Monday, July 4, 2011

Social networking: a modern reality - and necessity

I, probably unlike you, have had to learn a lot about social networking. All of us, however, have had to take to heart the lessons of ex-congressman Weiner. Annelie – not merely my wife, but editor-in-chief of family offerings – always signs off on everything going out on the www. The black humor of this, of course, is that I am the one with the doctoral degree, while she is the smarter of the two. Despite the nodding of the heads of friends, I maintain this is merely a matter best consigned to the flesh. I am left brained, she is right brained, and it is a matter of record that the thin white strip between the two hemispheres is thicker in the female than the male, facilitating the better transmission between the two. I regard this as a matter of cheating when issues appear of less quiet discussion. Only male readers may vote on this widely accepted truism, of course.

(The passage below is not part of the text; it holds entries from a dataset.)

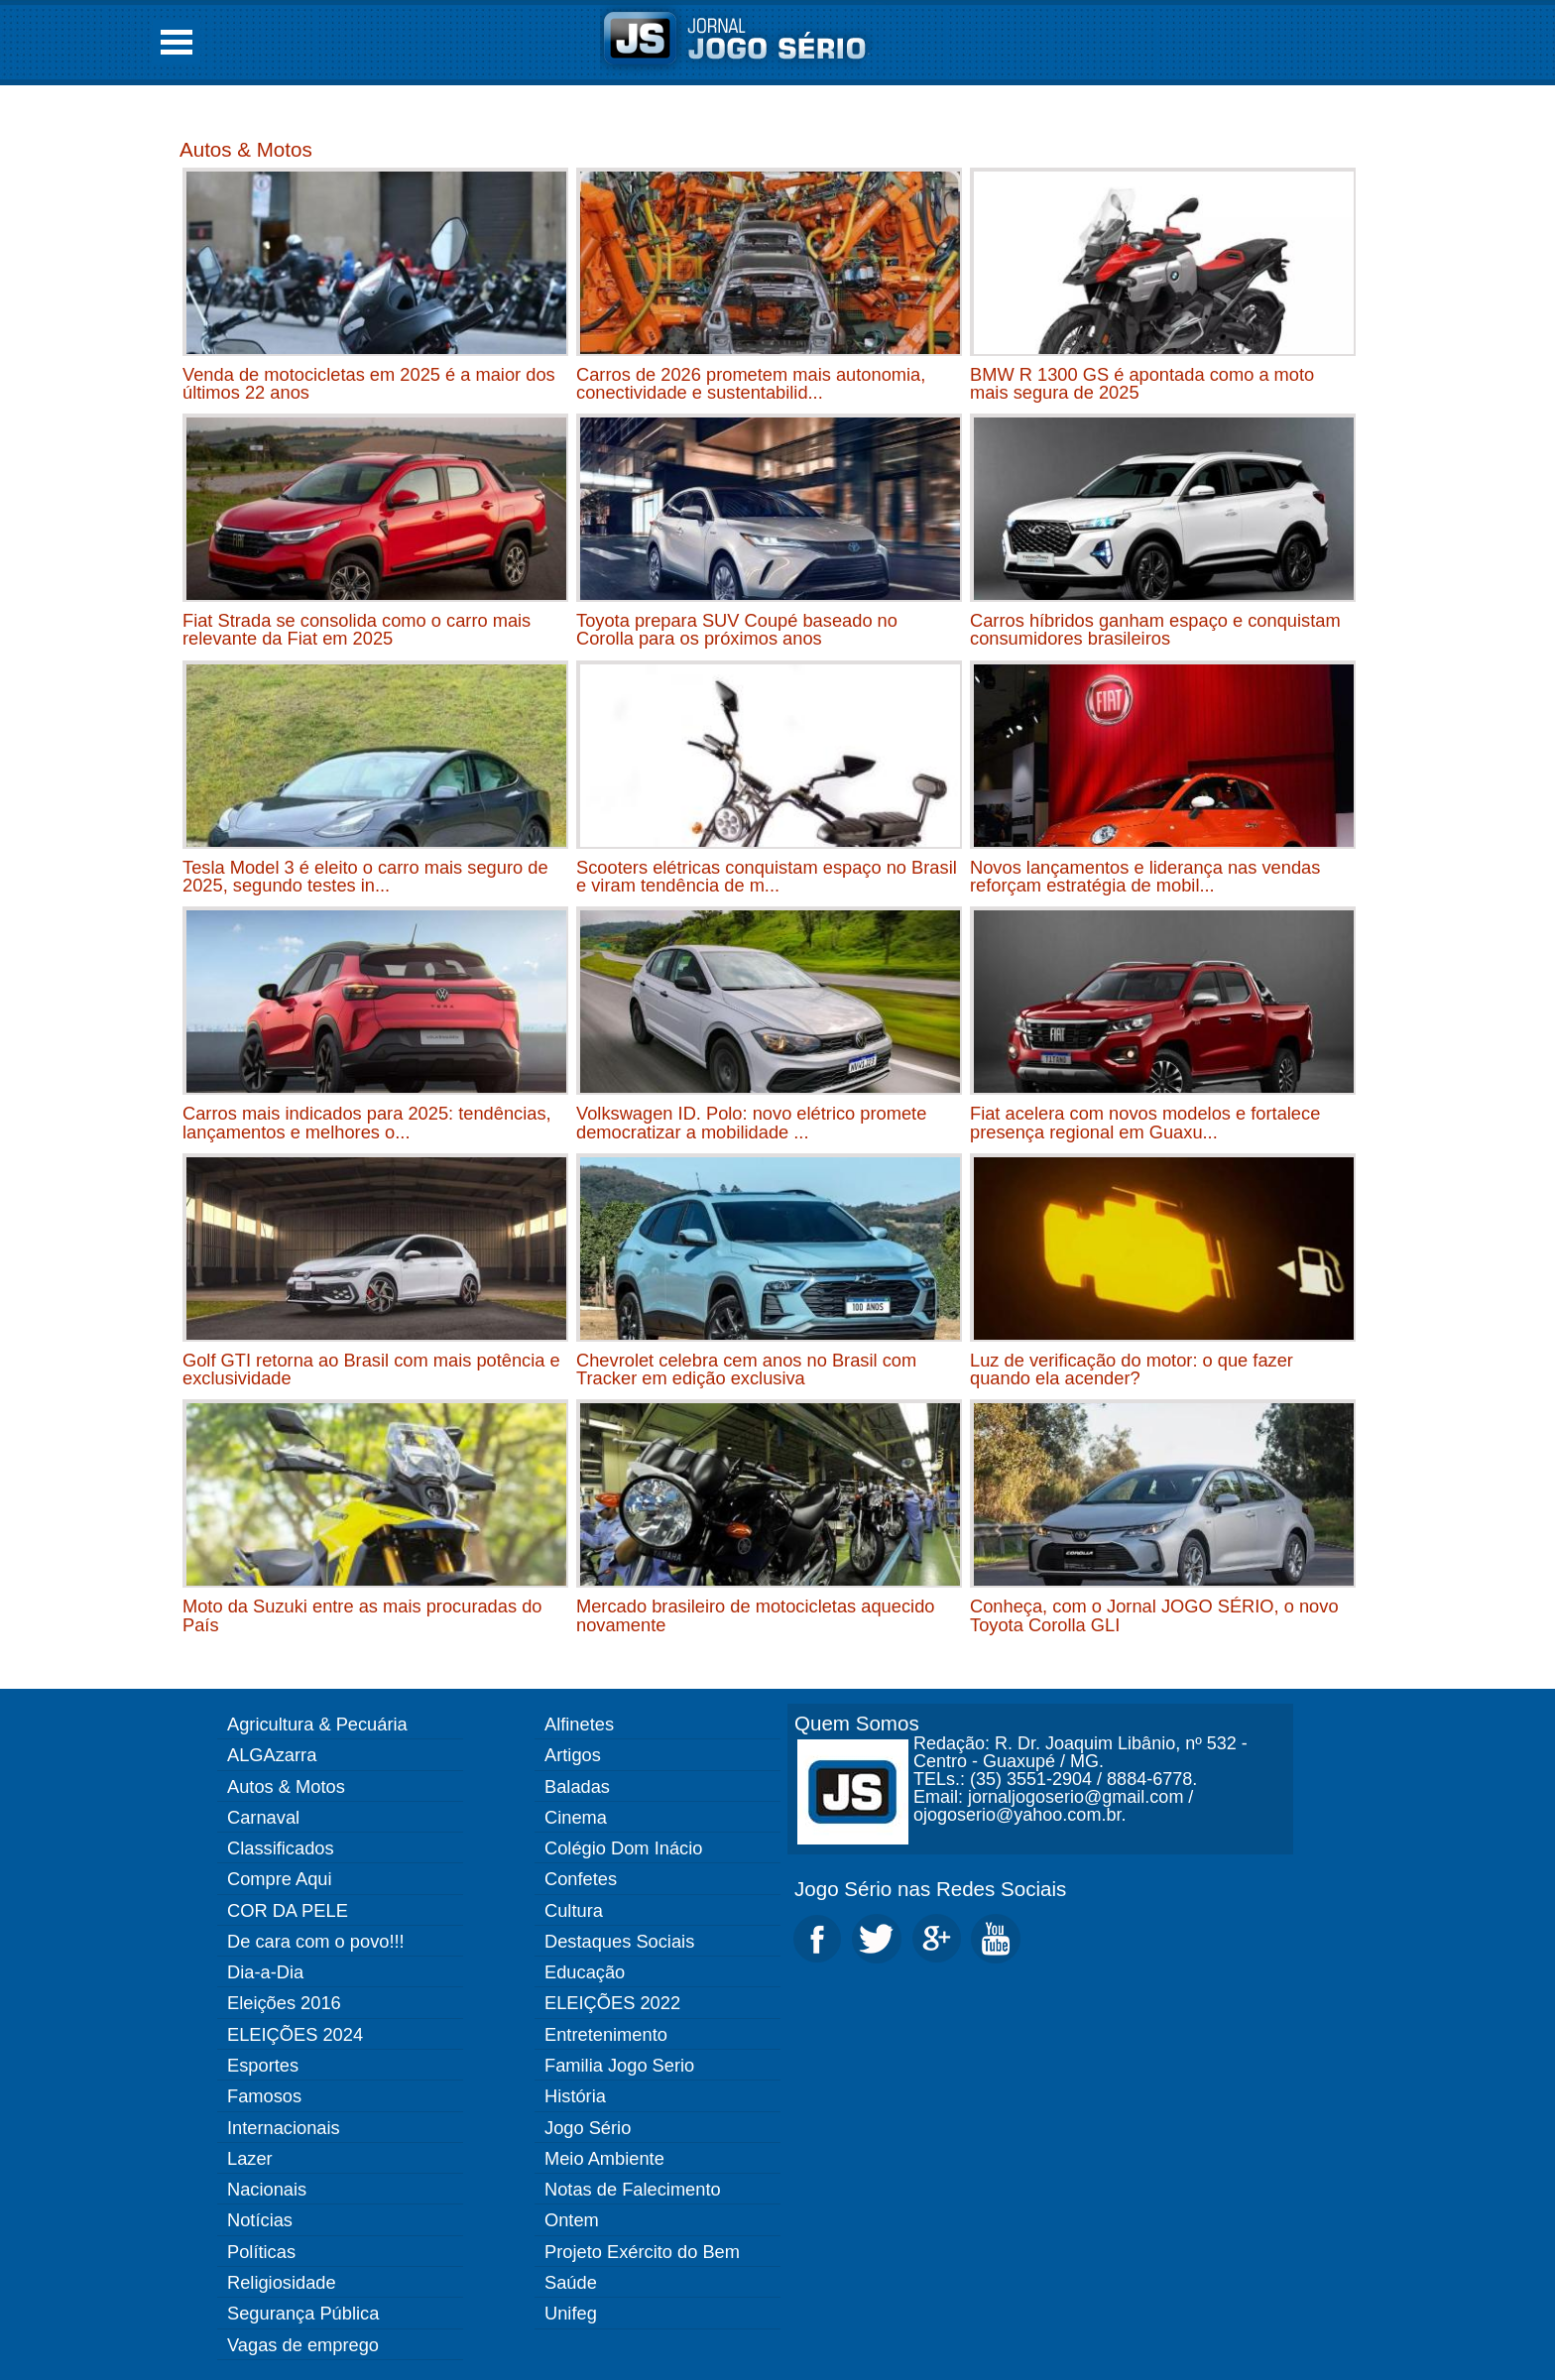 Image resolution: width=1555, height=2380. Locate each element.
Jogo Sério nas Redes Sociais (930, 1888)
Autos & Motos (245, 149)
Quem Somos (856, 1723)
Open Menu (176, 42)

 My latest adventure in social networking is the TV trailer. Long have I known (and been bored by) motion picture pre-views. In my innocence I was unaware that the best selling books now have TV trailers, or so my son informs me. Since he works in Hollywood while living in Indiana, I must assume he knows. So it was he came by with the first draft of a trailer – a string of pictures, not unlike the ones on the blog, words from reviewers, picture of our book cover, etc. The music, which also had to be in public domain, Annelie and I questioned. It was of “Amazing Grace,” a spiritual recorded by a black couple in the 1920’s. The pain was there, but no transition to an affirmation; that is needed to illustrate the subtitle of our book, “From Woundedness to Wholeness.” Our son went back to give further consideration. “How,” you may ask, “do you afford such professional competence?” The man is absolutely adamant in his demand for Annelie’s potato pancakes over the July 4th weekend.

The moral of this, naturally but perhaps above normally, is that we are all learners. None of us is too old, none of us too, too youngish.

I was so pleased this week to see hits from France and Australia. That makes sixteen countries.
When I began this blog I had the conviction that PTSD was a severe world-wide problem.
We are all in this together, and together it is that we will find our way out.